しかし、ほんの少し未来に起こる出来事を《クロム・ディザスター》を討伐した直後の彼らが知る由もない。
今はただディザスターから受けた傷を癒し、再び訪れた日常を謳歌するだけ。
――これはマサトの周りがまだ平和だった頃の話。
◇
「私、子供を作ろうかと思うの……」
マサトは口に含んでいたジュースを思いっきり噴き出してしまった。
ほんの少し前に小学2年生にはなったものの世間から見ればまだまだ子供扱いされるだろう自分の歳、しかし『加速世界』という現実とは異なる時間が流れる世界にいるため自分の精神年齢はもう少し成熟しているはずだとマサトは自負している。

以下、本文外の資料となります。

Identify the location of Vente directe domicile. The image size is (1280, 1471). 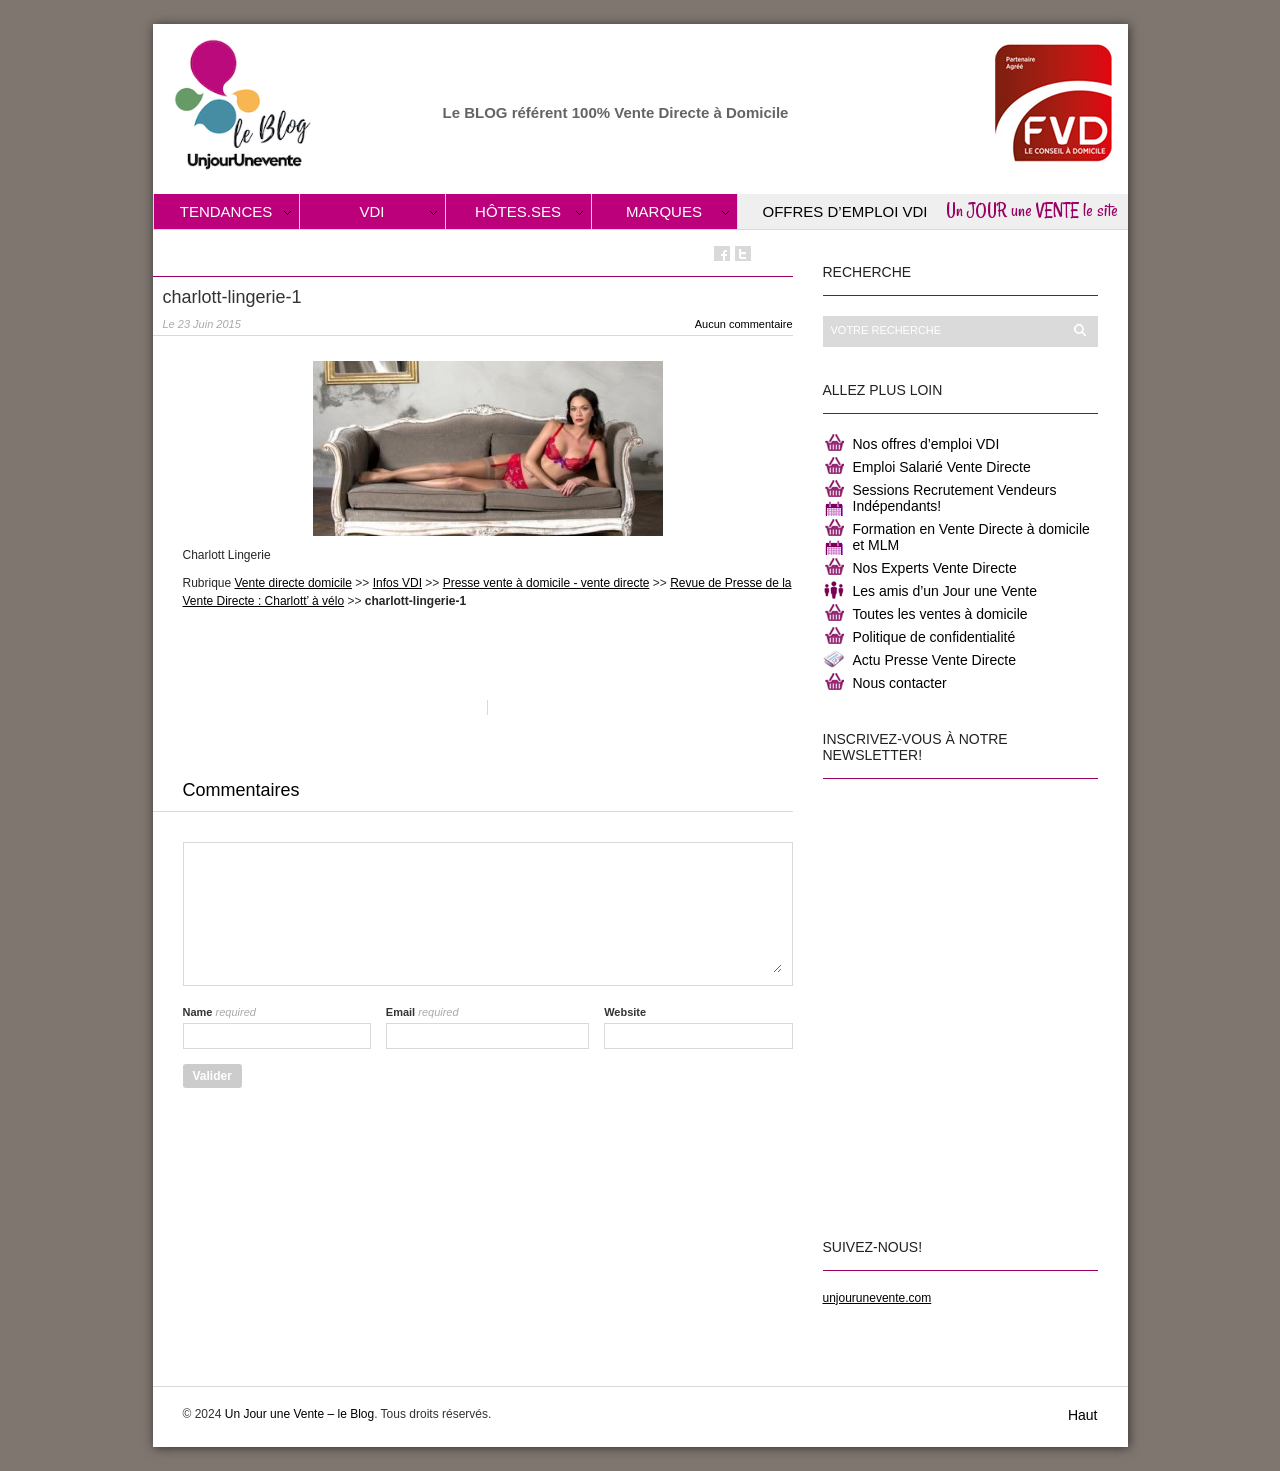
(293, 583).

……何が言いたいのかというと、《スーパー・ヴォイド》に所属するちょっと
「私も、もう十分に成長したと思うし……」
「えっと……まだまだ早いんじゃないかな~、なんてボクは思うんだけど……」
成長って……カンナってまだ小学3年生だったはず、とカンナのスラッとした(悪く言えば凹凸の無い)体を横目で見ながらもう一度自分の持っている知識を確認するマサト。まさかカンナは《ブレイン・バースト》のやりすぎで自分の年齢を勘違いしてしまっているのでは無いか、そう思ってしまう。

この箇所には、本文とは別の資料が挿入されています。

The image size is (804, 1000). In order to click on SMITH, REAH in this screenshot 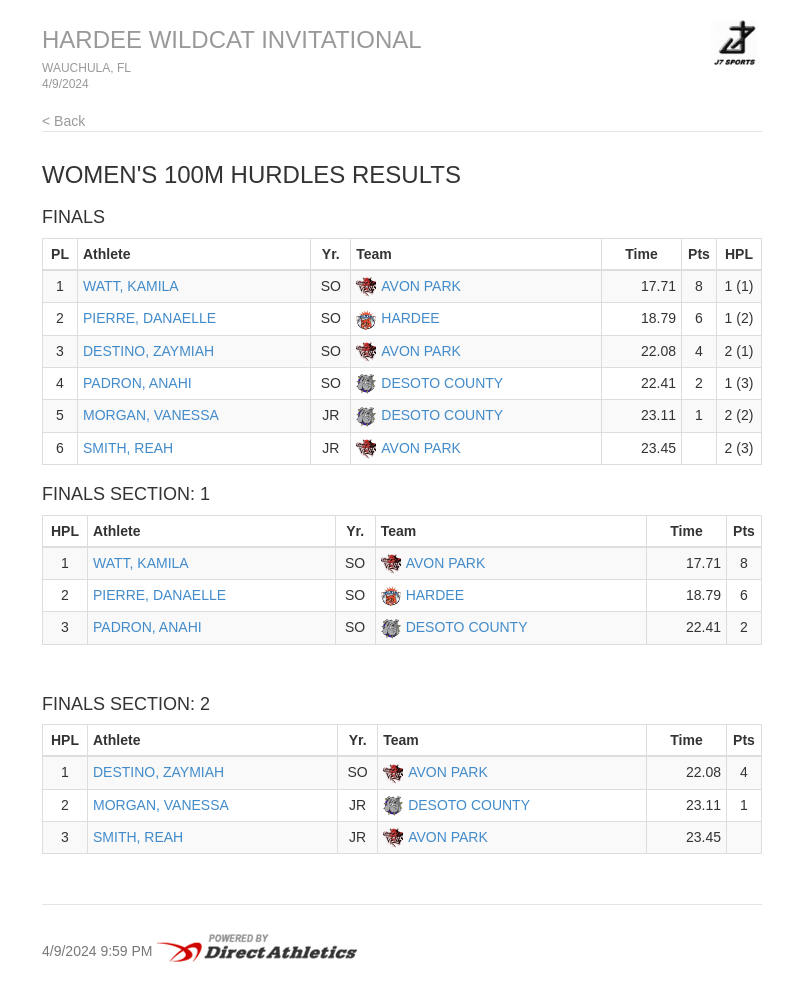, I will do `click(128, 448)`.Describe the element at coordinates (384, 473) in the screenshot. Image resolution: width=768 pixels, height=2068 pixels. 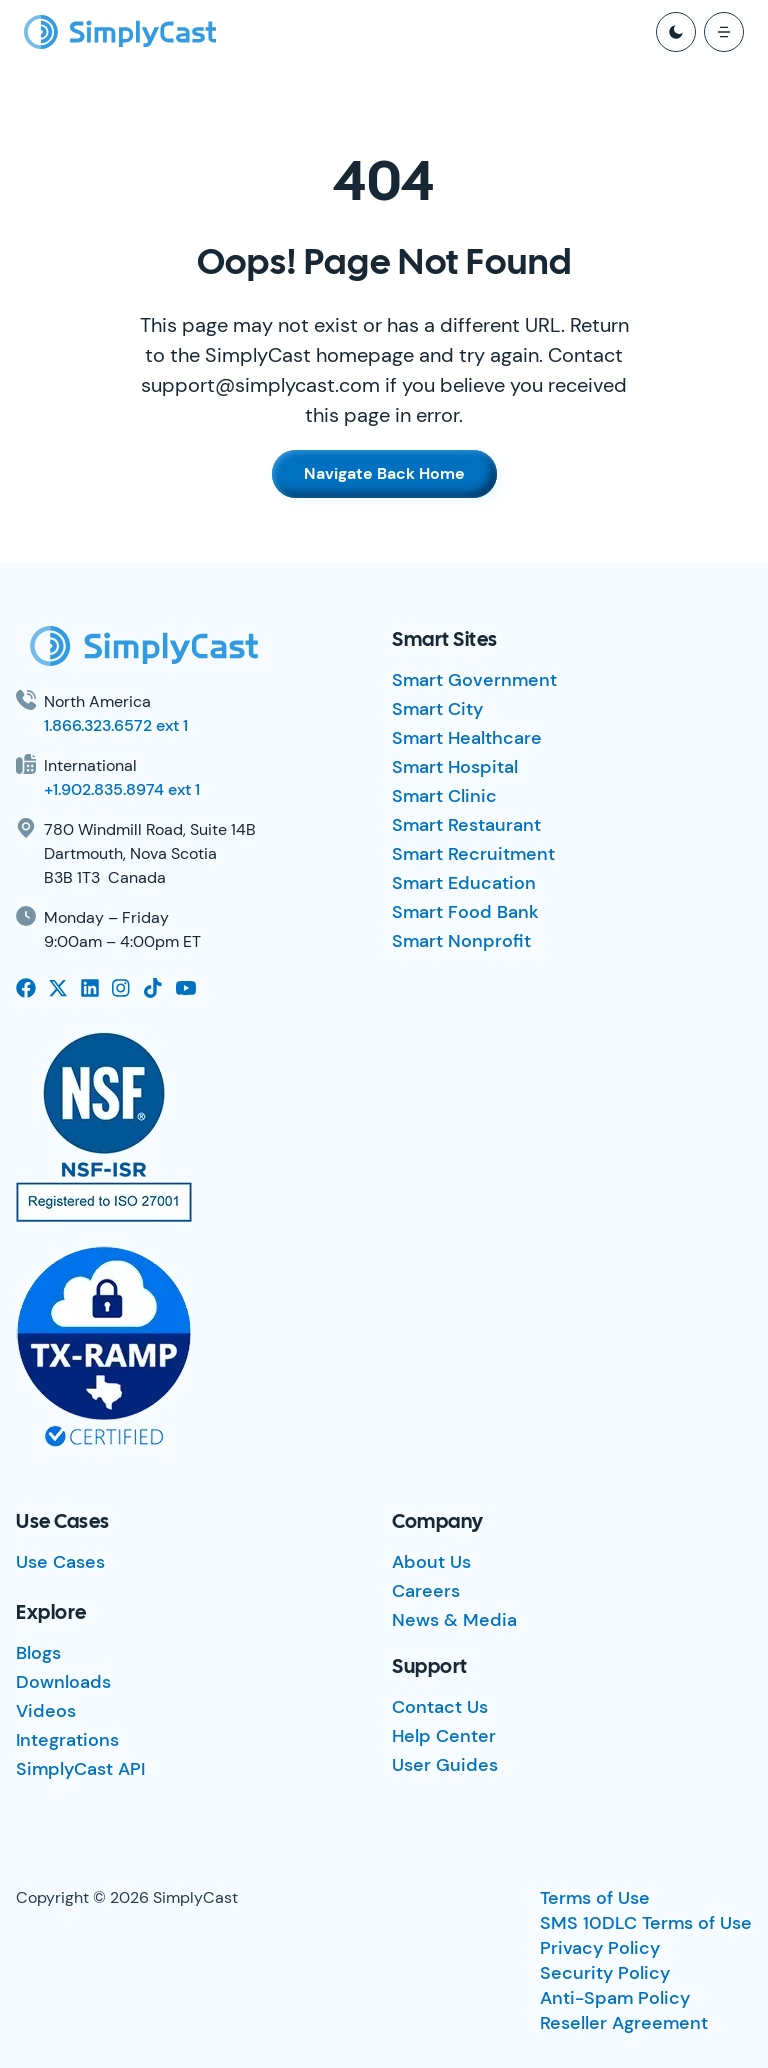
I see `Navigate Back Home` at that location.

「それに一体誰とやろうっていうのさ? ……知ってる? 子供は1人じゃ出来ないんだよ?」
「何言ってるの、当たり前じゃない。候補はちゃんといるわ、この前新宿でたまたま出会ったのよ、その子と…………」
「まさかそんな行きずりの人と!?よく知らない人なんか絶対ダメ!」
「そんな! ちゃんと友達にもなったし、性格もいい人だったわ!」
それでも早すぎるんじゃないのだろうか、もしかして悪い人に騙されてるのでは? マサトの頭の中で多くの疑問がグルグルと渦巻きはじめる。
「それにまだ早いって、マサトはレベル3の時に私を《子》にしたじゃない!
そんなあなたにとやかく言われたくないわ!」
「ええ! ボクがカンナを……! ……《子》に…………したねぇ……」
カンナの言う“子供”とは《ブレイン・バースト》の《親》と《子》のことだったのか……。ようやく両方の話の内容に大きなズレがあることに気が付いたマサト。その落差に一気に気力を持っていかれてしまい、脱力した体をずるずるとベッドの上に滑らせていく。

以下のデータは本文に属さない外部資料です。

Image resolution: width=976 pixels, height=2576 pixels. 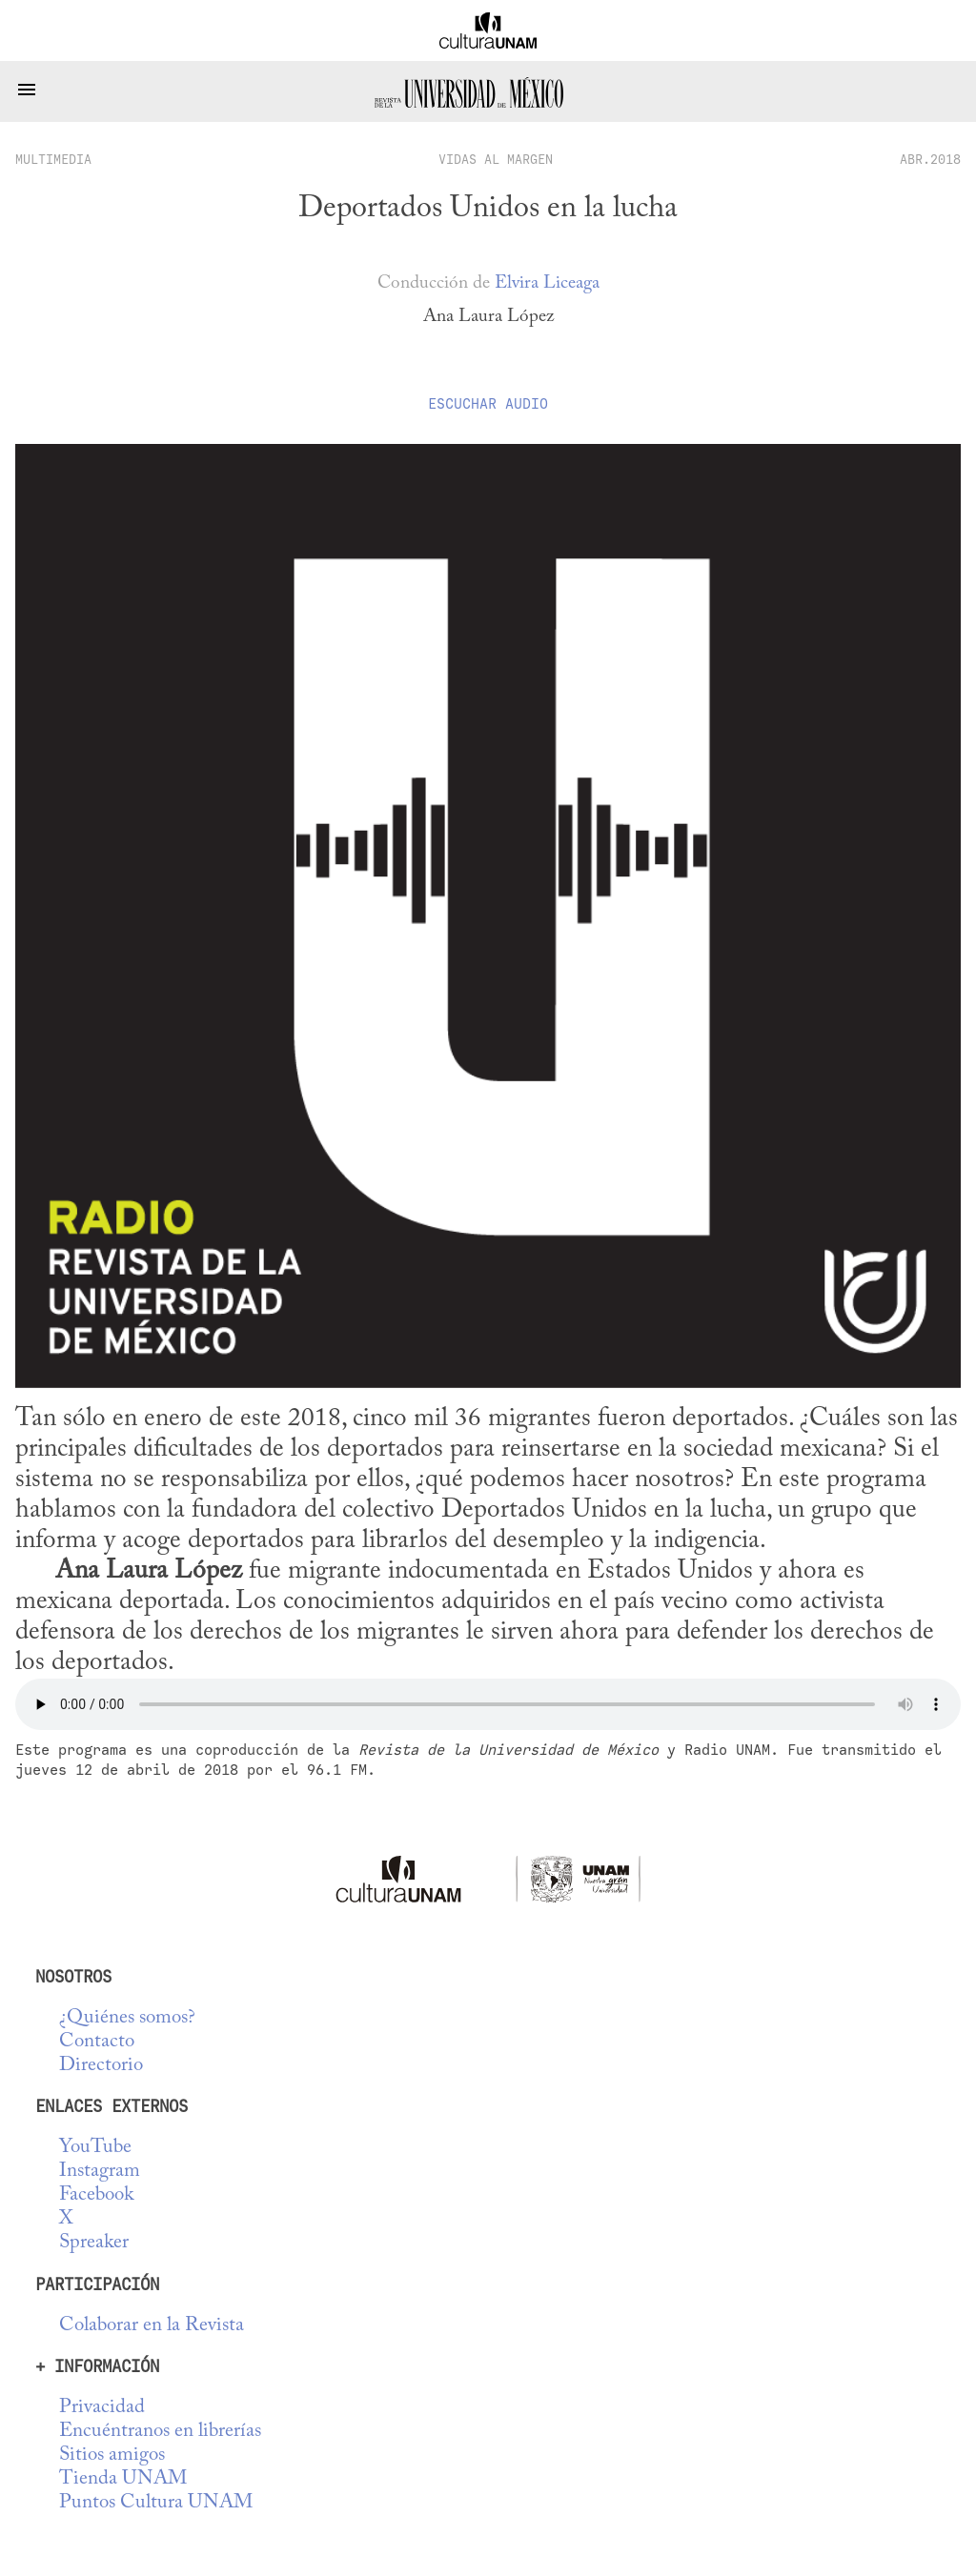 I want to click on ¿Quiénes somos?, so click(x=127, y=2018).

突然萎れた花のように元気の無くなったマサトを不思議にそうに見ながらも、カンナは自分が新宿で出会った人の話を続けてくれた。
その子は以前マサトのお願いでタッグパートナーとして他区の《戦闘エリア》へ遠征している時に出会ったらしい。
「出会ったのは本当に偶然だったんだけどね。混みあってたファストフード店でその子と偶々相席になったの。というか子供同士だからって店員さんがちょっと強引に薦めてくれたんだろうけどね? ……それで、話しているうちに随分意気投合しちゃったというか……どこか私に似てた気がしたから……」
「カンナに? どんなところが?」
曲がったことが嫌いでお節介で
もし前者なら……カンナが2人……チラリとよぎった嫌な予感は無視しつつ、マサトはカンナに続きを促すことにした。
ほんの僅かな間言葉を言いよどんだカンナだったが、“それ”を話さないと先に進めないと考えたのだろう。深呼吸をして一旦場の空気を整えてからマサトの目を真っ直ぐ見て話し始めた。
その子の中に隠され、カンナも抱くその胸の内を――
「きっと、あの子も感じてるの……自分を産んでくれた両親に対する罪悪感と……ほんの一握りの――恨みを…………」
今にも泣き出しそうなカンナの瞳を見ながらマサトは何も言えなかった。
――その感情はマサトの心の奥底にもある物だったから。
確証は無いがその感情は全てのBBプレイヤーに共有することでもあるのだろう。
《ブレイン・バースト》をインストールするために必要な条件のひとつ、赤ん坊の時からニューロリンカーをその首に付けられているということ。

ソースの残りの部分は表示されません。